One of the world’s top rated directors, began his career in Poland. He has made films in Poland, Britain and America, gaining long-lasting international success. Born in a Jewish family, he was forced into the Krakow Ghetto during the Nazi occupation of Poland. He escaped the ghetto in 1943 and survived the war in hiding places with a help of non-Jewish Poles. As many other famous Polish film makers, Polanski attended the National Film School in Łódź. The first feature-length film he directed – “Knife in the Water” – was a major commercial success in the West and brought Polanski his first Academy Award nomination, for Best Foreign Language Film, in 1963. Shortly after that, the director left communist Poland for France, where he made “The Beautiful Swindlers” in 1964. He then moved to England and directed three films – “Repulsion” with Catherine Denevue, “Cul-de-Sac” and “The Fearless Vampire Killers/Dance of the Vampires”. However, Polanski’s most successful movies were made in the USA.
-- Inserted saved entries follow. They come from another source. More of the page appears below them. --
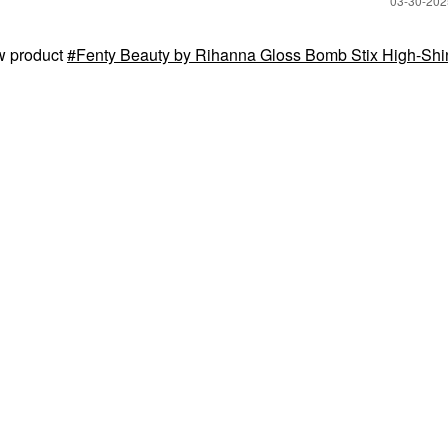
‎03-30-20
w product
Fenty Beauty by Rihanna Gloss Bomb Stix High-Shi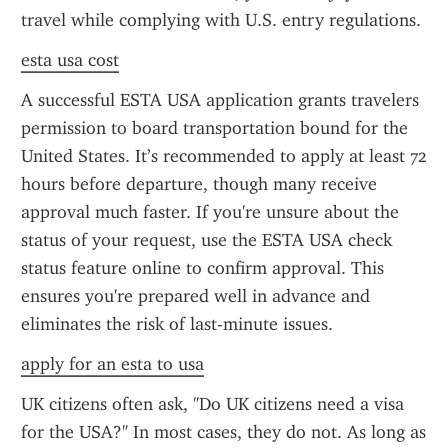
travel while complying with U.S. entry regulations.
esta usa cost
A successful ESTA USA application grants travelers 
permission to board transportation bound for the 
United States. It’s recommended to apply at least 72 
hours before departure, though many receive 
approval much faster. If you're unsure about the 
status of your request, use the ESTA USA check 
status feature online to confirm approval. This 
ensures you're prepared well in advance and 
eliminates the risk of last-minute issues.
apply for an esta to usa
UK citizens often ask, "Do UK citizens need a visa 
for the USA?" In most cases, they do not. As long as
In 1968 he made “Rosemary’s Baby,” a box-office hit that helped him to establish a reputation as a major commercial filmmaker in Hollywood, and earned him a second Academy Award nomination. Another of Polanski’s commercial successes was “Chinatown,” featuring Jack Nicholson and Faye Dunaway. The film was nominated for 11 Academy Awards. In 2001 Polanski filmed “The Pianist,” a beautifully portrayed story of musician Władysław Szpilman (played by Adrien Brody) who struggled to survive the Nazi occupation in Warsaw. It was Polanski’s most awarded film, winning him a Best Director Oscar. The world premiere of “The Pianist” took place in Warsaw in 2002.
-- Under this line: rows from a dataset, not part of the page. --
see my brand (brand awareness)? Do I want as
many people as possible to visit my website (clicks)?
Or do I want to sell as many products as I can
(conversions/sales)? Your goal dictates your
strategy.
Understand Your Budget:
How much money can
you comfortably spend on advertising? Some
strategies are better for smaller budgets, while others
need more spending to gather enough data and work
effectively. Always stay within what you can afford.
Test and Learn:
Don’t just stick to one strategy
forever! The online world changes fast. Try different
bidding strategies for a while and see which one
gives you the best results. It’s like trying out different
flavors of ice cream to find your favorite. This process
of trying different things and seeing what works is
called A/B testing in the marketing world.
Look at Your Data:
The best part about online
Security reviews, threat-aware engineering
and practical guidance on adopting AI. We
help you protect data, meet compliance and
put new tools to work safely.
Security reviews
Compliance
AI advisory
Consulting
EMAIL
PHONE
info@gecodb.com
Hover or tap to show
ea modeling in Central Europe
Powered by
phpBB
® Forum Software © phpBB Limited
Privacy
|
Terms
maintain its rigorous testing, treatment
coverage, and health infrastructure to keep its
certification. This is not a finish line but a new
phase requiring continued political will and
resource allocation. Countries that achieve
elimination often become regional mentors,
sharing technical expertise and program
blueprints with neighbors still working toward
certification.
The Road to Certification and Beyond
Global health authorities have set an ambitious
The recently released “Ghost Rider,” a thriller focusing on a ghost writer working on the memoirs of a character based loosely on former British Prime Minister Tony Blair, once again proved Polanski’s great talent. The film won four César awards in France. The cast included such famous movie stars as Ewan McGregor and Pierce Brosnan. Polanski lives in Paris and is currently working on his new film, “The Carnage,” starring Kate Winslet, Jody Foster and Christoph Waltz.



Agnieszka Holland

One of Poland’s most prominent screenwriters and directors, she has managed to develop a successful international career and has worked with Hollywood’s top actors. At the beginning of her career she worked as an assistant to more experienced directors like Krzysztof Zanussi and Andrzej Wajda. Her debut film, “Provincial Actors,” won the International Critics Prize at the Cannes Film Festival in 1980. Shortly before the imposition of martial law in Poland, Holland emigrated to France. Her best known film is “Europa, Europa,” based on the biography of Solomon Perel, a Jewish boy who convinced a German officer that he was German, and became a member of the Hitler Youth. The film, a German production released in the USA, garnered Holland an Academy Award nomination for Best Adapted Screenplay, and a Golden Globe for Best Foreign Film.

“Europa, Europa” was followed by “Olivier, Olivier,” a story of a child who disappeared and then returned to his family as a completely different person. Another international success for Holland was “The Secret Garden,” based on the beloved Francis Hodgson Burnett novel – a classic family film. One year later she directed “Total Eclipse,” with Leonardo Dicaprio playing the poet Arthur Rimbaud. The film detailed a taboo-shattering love affair between 19th century French poets – Rimbaud and Paul Verlaine. “Washington Square,” an adaptation of a Henry James novel, was another internationally acclaimed film by Holland, and won her a growing audience in the United States. In 2007, in cooperation with her sister Magdalena Łazarkiewicz and daughter Katarzyna Adamik, she directed “Ekipa”, a Polish drama series. Holland was born in Poland in 1948. She is currently based in the USA.